One of the most frustrating things about web searches for local results is the plethora of local directories. They are everywhere. From online yellow page directories to a whole mess of 3rd party listings, if a local contractor or shop hasn’t done any type of organizing on their website, you are left to sort through a mess of listings on oddly arranged websites.
I hate 3rd party directories. I always have. The directory is only as good as the people who use it (for reviews) or update (through aggregators). It’s a pile of information that they hope to sell, resell and sell again in the form of advertising on the site, or worse, placement.
Here are several ways how it works:
3rd party directory contacts a local business and tries to convince them to be listed in their directory by:
a. Telling them how many visitors they get in a vague timeline
b. Showing them their competition in the directory
c. Showing features of how to use their site
d. .. and then show them how they get priority listing in the directory by how much they pay either through a package or points or frequent
flier miles or … scout badges…
The model is to try to have have the most people listed and update along with traffic to actually get people to the site, whether it’s human or not. Simply alphabetizing the companies isn’t good enough so putting and advertising model in for Zigfried Zandale’s A/C Repair has a chance.
There’s a main problem with online directories. It’s the same reason you come home and you find a stack of phonebooks at your door. I once left an increasing stack of phone books on my porch to prove a point. It was lost on the delivery guys. Information of businesses is widely available and it can be sorted in many different ways, but it’s still the same information.

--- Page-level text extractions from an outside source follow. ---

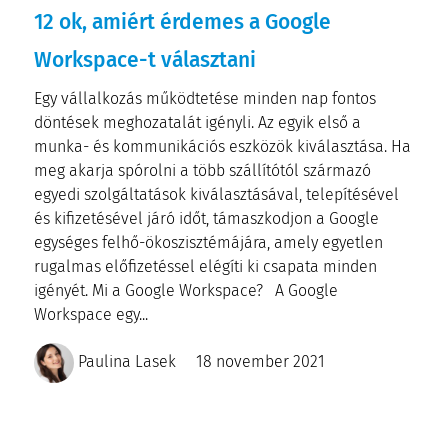
12 ok, amiért érdemes a Google
Workspace-t választani
Egy vállalkozás működtetése minden nap fontos
döntések meghozatalát igényli. Az egyik első a
munka- és kommunikációs eszközök kiválasztása. Ha
meg akarja spórolni a több szállítótól származó
egyedi szolgáltatások kiválasztásával, telepítésével
és kifizetésével járó időt, támaszkodjon a Google
egységes felhő-ökoszisztémájára, amely egyetlen
rugalmas előfizetéssel elégíti ki csapata minden
igényét. Mi a Google Workspace? A Google
Workspace egy...
Paulina Lasek
18 november 2021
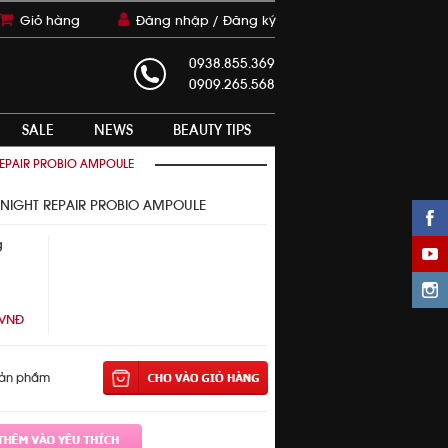
Giỏ hàng
Đăng nhập /
Đăng ký
0938.855.369
0909.265.568
SALE
NEWS
BEAUTY TIPS
REPAIR PROBIO AMPOULE
 NIGHT REPAIR PROBIO AMPOULE
g
 VNĐ
sản phẩm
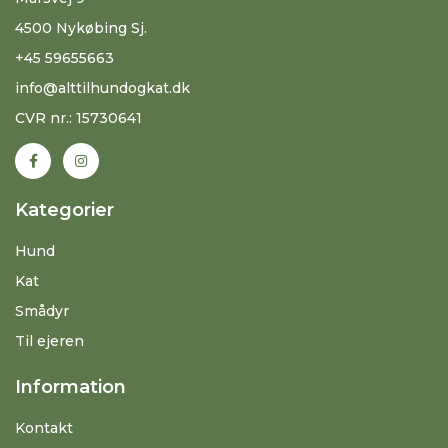
4500 Nykøbing Sj.
+45 59655663
info@alttilhundogkat.dk
CVR nr.: 15730641
Kategorier
Hund
Kat
Smådyr
Til ejeren
Information
Kontakt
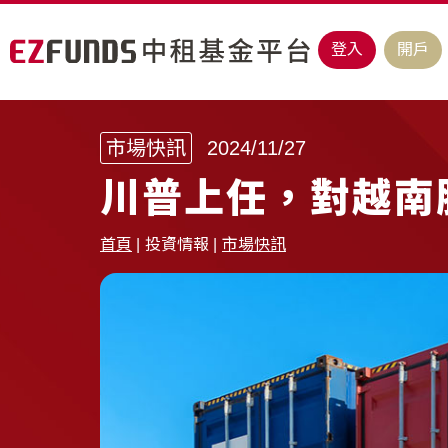
登入
開戶
市場快訊
2024/11/27
川普上任，對越南
首頁
投資情報
市場快訊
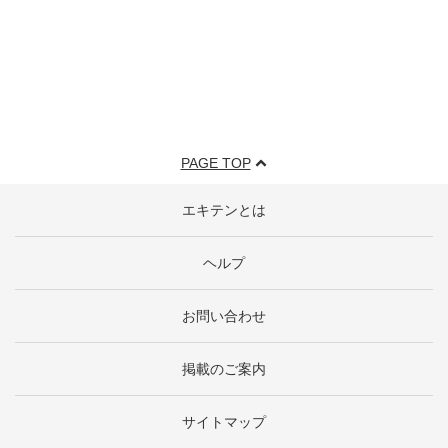
PAGE TOP
エキテンとは
ヘルプ
お問い合わせ
掲載のご案内
サイトマップ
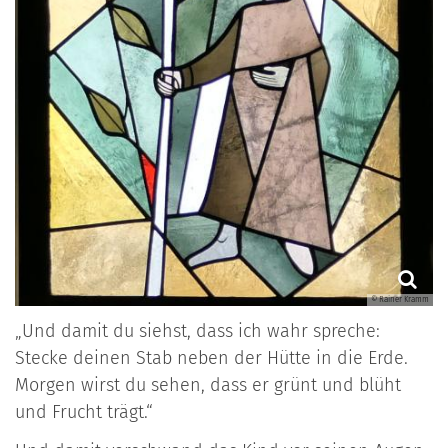
© Rainer Kramm
„Und damit du siehst, dass ich wahr spreche:
Stecke deinen Stab neben der Hütte in die Erde.
Morgen wirst du sehen, dass er grünt und blüht
und Frucht trägt.“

Luckily, one of my clients changed addresses last year and I was able to see which one actually noticed – Google.
With so many directories, how do we know which one is doing what it can to rank above another directory?
What are they doing to draw users to leave reviews?
Where do those reviews go?
I was approached by a local directory to list with them by buying advertising. They had already gathered reviews through, what I assumed, was a big marketing push for people to leave reviews. There were 8 of them. Now, for this client, that was good enough. The salesman said that some of the reviews were OK, most were good, there were a couple negative ones and that I should check it out. I went to the directory by URL because it wasn’t coming up in my SERPS for my keywords (red flag) and I read the reviews. I wondered if these reviews would be aggregated by google like insiderpages and citysearch does on occasion. They weren’t. Around mid-2009, phone calls from the salesman stopped. Out of curiosity, I looked at the site again. We were still there with reviews, but the negative ones were gone. No updates since 2008.
Take that example and multiply it by “a whole hecka bunch” and you see the problem that 3rd Party Directories pose.
Google Places is making plans to some weeding in the garden.
Read this from an observer who noticed some unique changes happening in different locations. This is a test for now. But this is what it means.
1. Google Places is going to be THE standard of local search importance. A lot of weight will be given to it.
2. Directories are going to be pushed in favor of websites
3. Reviews are more prominent
4. It’s in your face
This is going to cause a lot of 3rd directories to shrivel. Google WILL be the directory. While these aren’t in place yet, it’s coming.
So what do you do?
1. Look at your business listing on Google Places THROUGHLY
If you don’t have every bell and whistle used, figure out a way to now.
2. Look at why you aren’t listed high in Google Places.
Check the companies above you and do it better
3. Work on your customer service.
Your business with customers will be everybody’s business now
4. Encourage reviews from clients and customers who love you.
This is to help when #3 isn’t in place yet.
In my mind, it’s a game changer – and it’s a good one.